Understanding the Twin Cam Issue

The Twin Cam engine, particularly in models from 1999-2006, had significant issues with the camshaft chain tensioner and crank runout. These problems could lead to extensive engine damage and costly repairs. It is crucial for potential owners to be aware of these issues when considering a Twin Cam Harley.

Beyond the camshaft chain tensioner and crank runout issues, the Twin Cam engines also faced problems with their fuel injection systems. These early systems were prone to clogging and inefficiency, leading to rough idling and inconsistent power delivery.
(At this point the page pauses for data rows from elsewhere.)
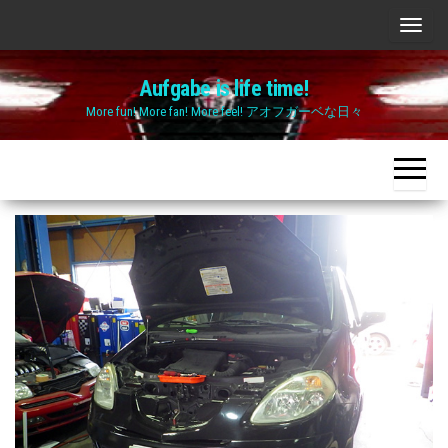
Skip
ナ
to
ビ
the
Aufgabe is life time!
ゲ
content
More fun! More fan! More feel! アオフガーベな日々
ー
シ
ョ
ン
切
り
替
え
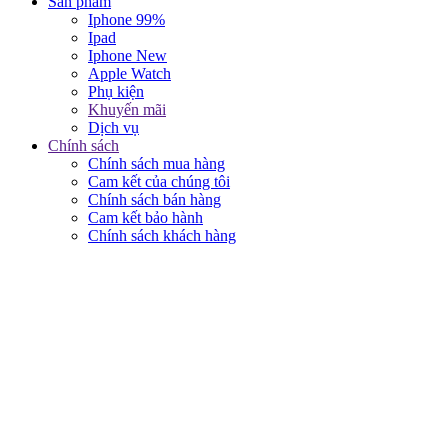
Sản phẩm
Iphone 99%
Ipad
Iphone New
Apple Watch
Phụ kiện
Khuyến mãi
Dịch vụ
Chính sách
Chính sách mua hàng
Cam kết của chúng tôi
Chính sách bán hàng
Cam kết bảo hành
Chính sách khách hàng
KẾT NỐI VỚI CHÚNG TÔI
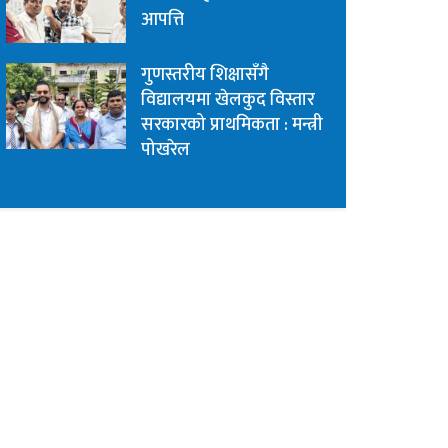
आपत्ति
गुणस्तरीय शिक्षासँगै
विद्यालयमा खेलकुद विस्तार
सरकारको प्राथमिकता : मन्त्री
पोखरेल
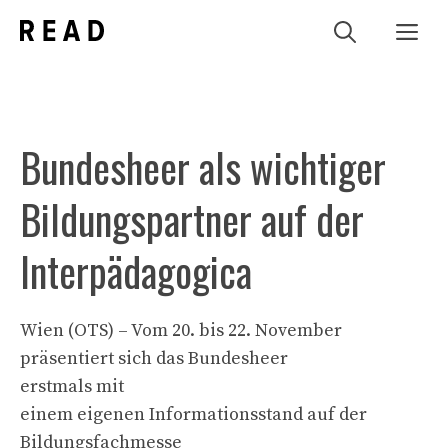
Zum
Me
Inhalt
springen
Bundesheer als wichtiger
Bildungspartner auf der
Interpädagogica
Wien (OTS) – Vom 20. bis 22. November
präsentiert sich das Bundesheer
erstmals mit
einem eigenen Informationsstand auf der
Bildungsfachmesse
Here's an example of the plastic cam chain tensioner that is prone to failure on Harley twin cam engines.
In this example, you can see the plastic cam chain tensioner in the bottom left hand corner.

Examining Harley-Davidson’s Manufacturing Quality

While Harley-Davidson has faced challenges with manufacturing quality in the past, they have made significant strides in improving their processes and materials. Today, Harley-Davidson motorcycles are more reliable and durable than ever, thanks to continuous improvements and a commitment to excellence.

General Problems with Harley-Davidson Motorcycles

Even with improvements, there are still common problems associated with Harley-Davidson motorcycles that owners should be aware of:

  • “Death Wobble”: Handling issues at high speeds. The Death Wobble is often attributed to loose steering head bearings or an unbalanced tire.
  • Heat Management: Overheating problems, particularly in older models. Typically, this can be linked to the air-cooled nature of Harley engines, which struggle in stop-and-go traffic.
  • Component Wear: Premature wear due to vibration and design flaws. In terms of vibration-related issues, are typically due to the traditional, rigid mounting of Harley engines leading to increased stress on parts. Other component wear includes the drive belt and wheel bearings. The drive belt, while durable, can be prone to damage from road debris, leading to unexpected failures.

Buying Guide: What to Look For in a Used Harley-Davidson

When considering a used Harley-Davidson, it is crucial to:

  • Check the Model and Year: Refer to the list above to avoid problematic models.
  • Inspect the Motorcycle: Look for signs of wear, damage, and poor maintenance.
  • Ask for Maintenance Records: Ensure the motorcycle has been properly cared for.


Are all Harley-Davidson motorcycles reliable?

While Harley-Davidson has a strong reputation for quality, there are specific models and years that have been known to have issues. It is important to do your research before making a purchase.

Can I trust a used Harley-Davidson?

Yes, many used Harley-Davidsons are reliable and can provide years of enjoyable riding. However, it is crucial to inspect the motorcycle thoroughly and check its history before making a purchase.

What should I do if I own a Harley from one of the “avoid” years?

Regular maintenance and timely repairs can mitigate many of the issues associated with these models. If you own one of these motorcycles, be vigilant about its care and upkeep.

What Are the Bad Years for Harleys?

The bad years for Harleys, known for various issues, are primarily from the late 1990s to the early 2000s. Specifically, models from 1999 to 2006 often come under scrutiny. These years are notable for problems related to the Twin Cam engine, including cam tensioner failures and other mechanical issues. However, it’s important to note that not all bikes from these years will necessarily have problems, and many have been successfully repaired or modified.

What Year Harleys Had Cam Tensioner Problems?

Harleys experienced cam tensioner problems predominantly in the Twin Cam engines from 1999 to 2006. The issue was with the cam chain tensioner system, which could wear out prematurely and lead to potential engine damage. This problem was most prevalent in the earlier years of this range and prompted many owners to upgrade or replace the tensioner system.


Owning a Harley-Davidson is a dream for many riders, and with the right knowledge, you can ensure that your experience is both enjoyable and trouble-free. By avoiding certain models and years, and by being diligent about maintenance, you can ride with confidence, knowing you have made a wise investment.